## What needs to be done
A single count is required: the lines of the data below in which the word "medidas" occurs.

(Beginning of Records for the exercise)

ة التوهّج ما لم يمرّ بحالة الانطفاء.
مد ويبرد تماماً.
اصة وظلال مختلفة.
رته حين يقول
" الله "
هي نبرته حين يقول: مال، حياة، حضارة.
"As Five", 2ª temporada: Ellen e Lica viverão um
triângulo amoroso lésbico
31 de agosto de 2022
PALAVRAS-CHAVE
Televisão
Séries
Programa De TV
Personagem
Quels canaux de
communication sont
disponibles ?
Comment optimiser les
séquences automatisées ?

(End of Records for the exercise)
(Beginning of Records for the exercise)

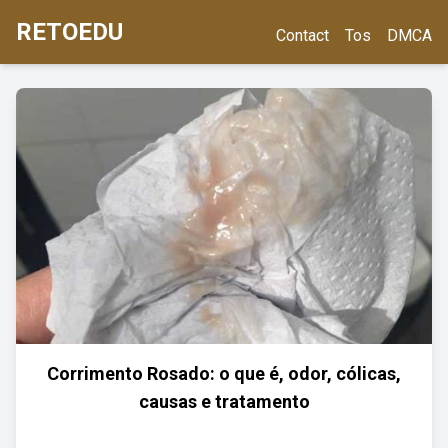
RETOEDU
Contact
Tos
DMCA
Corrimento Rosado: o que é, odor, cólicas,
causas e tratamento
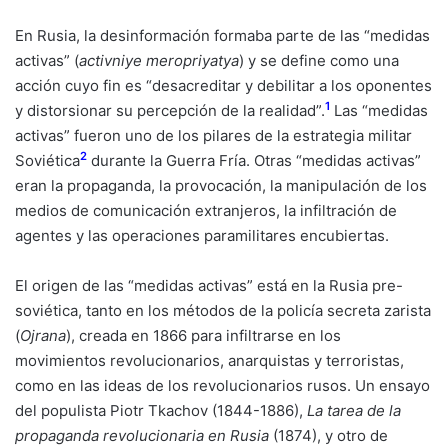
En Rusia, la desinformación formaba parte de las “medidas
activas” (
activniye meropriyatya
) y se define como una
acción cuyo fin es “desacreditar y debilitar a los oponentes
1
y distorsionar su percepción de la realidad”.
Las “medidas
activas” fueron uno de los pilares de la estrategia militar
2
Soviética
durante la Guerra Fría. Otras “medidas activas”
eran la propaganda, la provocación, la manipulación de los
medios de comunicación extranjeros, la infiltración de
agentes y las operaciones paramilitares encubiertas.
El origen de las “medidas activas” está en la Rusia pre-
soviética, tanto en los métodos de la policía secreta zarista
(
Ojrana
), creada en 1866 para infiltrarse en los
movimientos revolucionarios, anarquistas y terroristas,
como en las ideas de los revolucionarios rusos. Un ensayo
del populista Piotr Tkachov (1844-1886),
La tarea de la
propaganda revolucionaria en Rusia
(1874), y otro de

(End of Records for the exercise)
(Beginning of Records for the exercise)

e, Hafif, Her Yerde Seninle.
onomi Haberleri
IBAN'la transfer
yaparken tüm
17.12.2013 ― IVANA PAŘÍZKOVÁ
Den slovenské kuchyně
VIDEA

(End of Records for the exercise)

## Expected answer
4